Над поисками биомаркеров работает вся фармакоиндустрия. Им посвящают целые конференции. Их требует рынок. В недавно вышедшем докладе, посвященном будущему фармацевтической промышленности, говорится, что к 2020 году будет трудно продать лекарство без сертификата, удостоверяющего, что оно прошло диагностическое тестирование[98]
.— Психиатрия здесь опять-таки стоит особняком. Так, онкологи могут искать биомаркеры в биоптатах опухоли, взять же у больного кусочек головного мозга невозможно.
Это все понятно. Я не понимаю другого: почему пытаются найти биомаркеры депрессии и других психических расстройств, исследуя лейкоциты, относящиеся к работе иммунной системы, а не головного мозга.
Ларсен с готовностью просветила меня:
— У депрессивных больных происходит целый ряд изменений в иммунной системе, и есть основания полагать, что депрессия как-то связана с воспалительными процессами. Мы пока не имеем полной картины того, что именно происходит с компонентами крови, и только ищем показатели, которые можно было бы
«Больше похоже на рыбную ловлю, чем на научное исследование», — подумала я.
— За последние 50 лет проведено множество экспериментов на животных с целью экстраполяции их результатов на человека, но в том, что касается процессов, затрагивающих головной мозг, такой подход малопригоден. Ведь не спросишь же у крысы о ее настроении или галлюцинациях. Мы вынуждены начинать с живых людей, но не с их головного мозга. Есть огромное количество проб крови пациентов с выраженными симптомами психических заболеваний, и мы решили, что лучше исследовать кровь пациентов, чем мозг крыс.
Пожалуй. Но я все-таки не понимаю, как выявить в клетках крови те гены, чью активность нужно определить. Ведь их больше тысячи!
— Для этого у нас есть эксперты, — ответила Ларсен, как бы отвергая любую персональную ответственность, — но я знаю, что все началось с просмотра литературных данных.
Специалисты из исследовательского отдела компании запаслись терпением и в течение полугода выискивали публикации, в которых имелись хоть какие-то указания на связь между депрессией и одним или другим геном. Так появился список из 29 генов, возможно, имеющих отношение к делу. Интересно, что ни один из них не был связан с работой головного мозга. С теми рецепторами и транспортными белками, о которых мы постоянно слышим.

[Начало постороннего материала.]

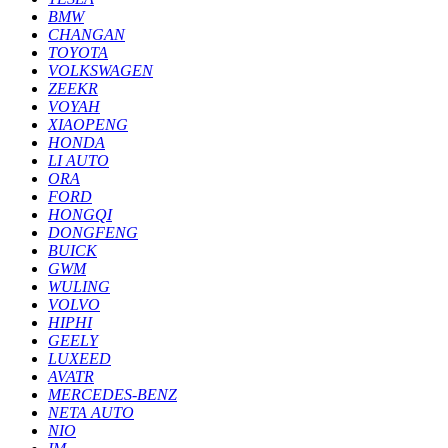
BMW
CHANGAN
TOYOTA
VOLKSWAGEN
ZEEKR
VOYAH
XIAOPENG
HONDA
LI AUTO
ORA
FORD
HONGQI
DONGFENG
BUICK
GWM
WULING
VOLVO
HIPHI
GEELY
LUXEED
AVATR
MERCEDES-BENZ
NETA AUTO
NIO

— Были гены, регулирующие процессы, которые протекают в клеточном ядре, и ряд генов, причастных к работе иммунной системы. Я не могу сказать больше, потому что работа еще не закончена.
Но вот что уже делается. Измерена активность всех 29 генов из списка у нескольких сотен тщательно отобранных лиц, прошедших клиническое тестирование, в Дании, США и Сербии. Среди них были здоровые люди (контрольная группа); страдающие депрессией в тяжелой форме в течение по крайней мере последних трех месяцев и не леченные; и наконец, третья группа, пациенты с пограничным состоянием — субдепрессией или посттравматическим синдромом. Почему именно они? Люди, находящиеся в пограничном состоянии, очень плохо управляют эмоциями, но это характерно и для настоящей депрессии. Посттравматический же синдром отличается от последних двух и может служить свидетельством того, что обнаруженные в крови изменения — стандартная реакция организма, ответ иммунной системы на какой-то непорядок.
Активность генов — по-научному
— Первое, что мы хотим теперь сделать, — это посмотреть, нормализуется ли уровень экспрессии в результате лечения. Мы уже следим за этим показателем для всех 29 генов на фоне приема двух разных антидепрессантов. Исследуется несколько тысяч проб крови.